Langsung ke konten utama

Ibadat Ekumene dan Harapan akan Bangkitnya Semangat Persatuan Antar-Gereja di Maumere



Pada Rabu, 11 Januari 2017 lalu, saya bersama beberapa frater dan imam dari Seminari Tinggi St. Paulus Ledalero menghadiri kegiatan Ibadat Ekumene di Gereja Pantekosta Pusat Surabaya (GPPS) Jemaat Kristus Jawaban Cabang Geliting, Kewapante.
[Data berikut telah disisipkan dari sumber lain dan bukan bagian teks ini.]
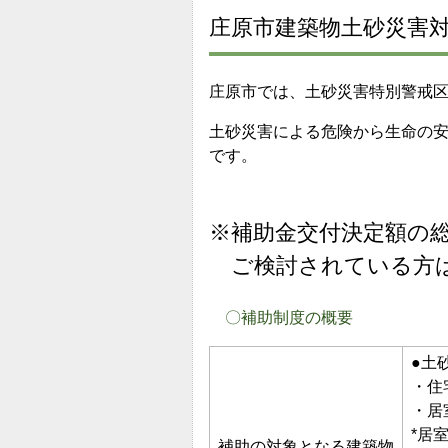
庄原市建築物土砂災害
庄原市では、土砂災害特別警戒
土砂災害による危険から生命の
です。
※補助金交付決定額の
ご検討されている方は
〇補助制度の概要
●土
・住
・居
*居
補助の対象となる建築物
Ibadat bernuansa Natal dan Tahun Baru bersama ini melibatkan tiga pihak yakni Gereja Katolik, Gereja Masehi Injili di Timor (GMIT) Cabang Kewapante dan GPPS Jemaat Kristus Jawaban Cabang Geliting.

Beberapa tokoh yang turut serta dalam kegiatan ini antara lain Pater Lukas Jua SVD (Wakil Provinsial SVD Ende), Pendeta Emiliana Leny (GPPS Jemaat Kristus Jawaban Cabang Geliting), Pendeta Mega Paipialy Manggoa (GMIT), Pater Yeremias Purin Koten SVD (Pastor Paroki Kewapante), Rafael Raga (Ketua DPRD Sikka), Alfonsus Naga (Camat Kewapante sekaligus Ketua FKUB Kewapante) dan ratusan umat lainnya.
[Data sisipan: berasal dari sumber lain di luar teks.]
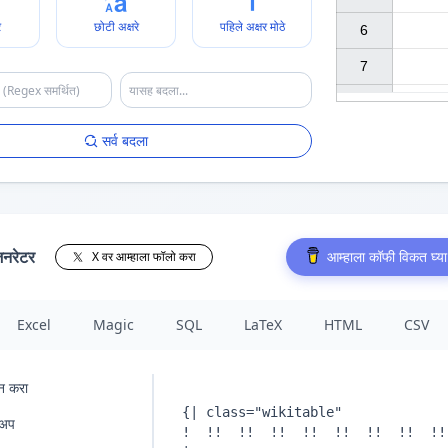
े
छोटी अक्षरे
पहिले अक्षर मोठे
6

7

सर्व बदला
जनरेटर
आम्हाला कॉफी विकत घ्या
X वर आम्हाला फॉलो करा
Excel
Magic
SQL
LaTeX
HTML
CSV
न करा
कअप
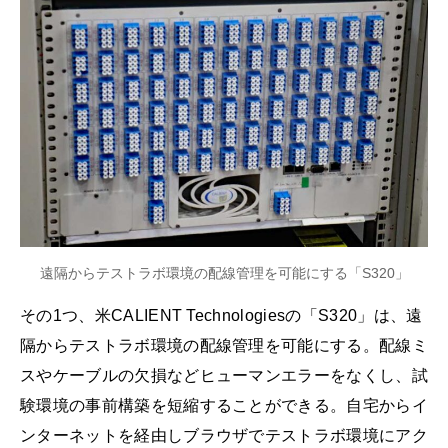
遠隔からテストラボ環境の配線管理を可能にする「S320」
その1つ、米CALIENT Technologiesの「S320」は、遠
隔からテストラボ環境の配線管理を可能にする。配線ミ
スやケーブルの欠損などヒューマンエラーをなくし、試
験環境の事前構築を短縮することができる。自宅からイ
ンターネットを経由しブラウザでテストラボ環境にアク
Sebagaimana biasanya sebuah Ibadat Ekumene, kegiatan hari itu diisi dengan menyanyikan lagu pujian, berdoa bersama serta mendengarkan sabda dan renungan yang dibawakan Pater Lukas Jua SVD. Setelah ibadat, acara dilanjutkan dengan resepsi sederhana yang turut dihadiri sekelompok umat muslim Geliting. Dalam resepsi ini diadakan juga acara penyalaan obor toleransi dan pengumpulan dana solidaritas untuk korban bencana gempa Aceh yang terjadi pada Desember 2016 lalu.[1]
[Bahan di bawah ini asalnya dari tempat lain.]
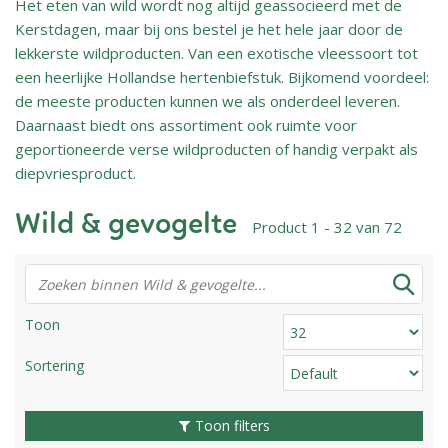
Het eten van wild wordt nog altijd geassocieerd met de
Kerstdagen, maar bij ons bestel je het hele jaar door de
lekkerste wildproducten. Van een exotische vleessoort tot
een heerlijke Hollandse hertenbiefstuk. Bijkomend voordeel:
de meeste producten kunnen we als onderdeel leveren.
Daarnaast biedt ons assortiment ook ruimte voor
geportioneerde verse wildproducten of handig verpakt als
diepvriesproduct.
Wild & gevogelte
Product 1 - 32 van 72
Toon
Sortering
Toon filters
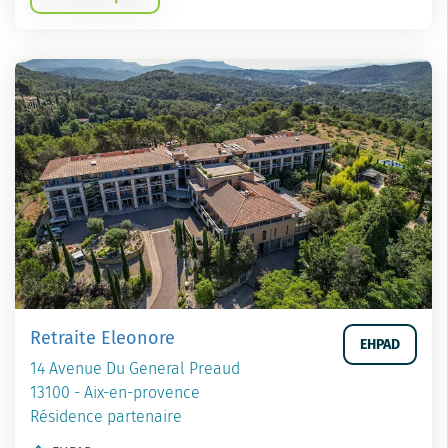
Retraite Eleonore
EHPAD
14 Avenue Du General Preaud
13100 - Aix-en-provence
Résidence partenaire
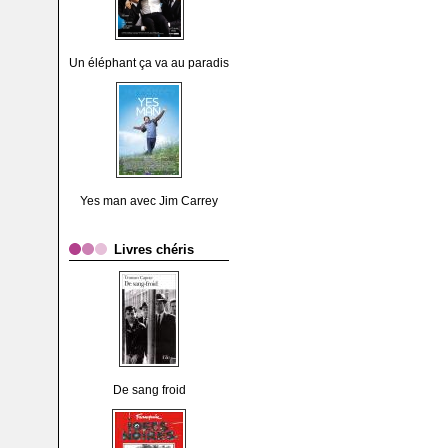
Un éléphant ça va au paradis
Yes man avec Jim Carrey
Livres chéris
De sang froid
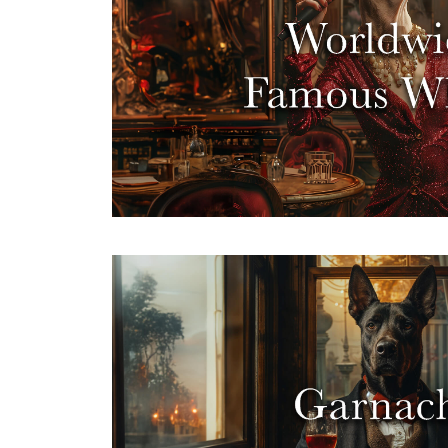
Come grandi voci che emergono 
mondo della musica, così sono i v
Sfatiamo il mito secondo cui "il mig
peggior rosso" e vi presentiamo vi
provenienti da regioni in cui mani
gioielli.
Se la sceneggiatura è buona, gli at
storia coinvolgente, la durata del f
importa è un finale soddisfacente. Q
precisione, sono veri e propri block
come un critico cinematografico, d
Bersama teman-teman frater, saya mendapat kesempatan untuk menyanyikan tiga lagu pujian. Kemudian secara pribadi, saya mendapatkan kesempatan untuk membacakan sebuah puisi bertema harapan akan bangkitnya  persatuan antarumat beragama.

Kegiatan yang saya jalankan ini, saya maknai sebagai salah satu contoh dialog ekumene dalam konteks lokal Kota Maumere, khususnya Kecamatan Kewapante. Kehadiran anggota tiga Gereja: Katolik, GPPS Jemaat Kristus Jawaban dan GMIT pertama-tama merupakan tanda bahwa di kota sekecil Maumere saja keanekaragaman Gereja sudah terbentuk. Keanekaragaman ini jika tidak diarahkan secara benar akan mengarahkan masing-masing kelompok umat pada sikap fanatisme sempit kelompoknya sendiri sambil mulai membangun kecurigaan terhadap kelompok lain.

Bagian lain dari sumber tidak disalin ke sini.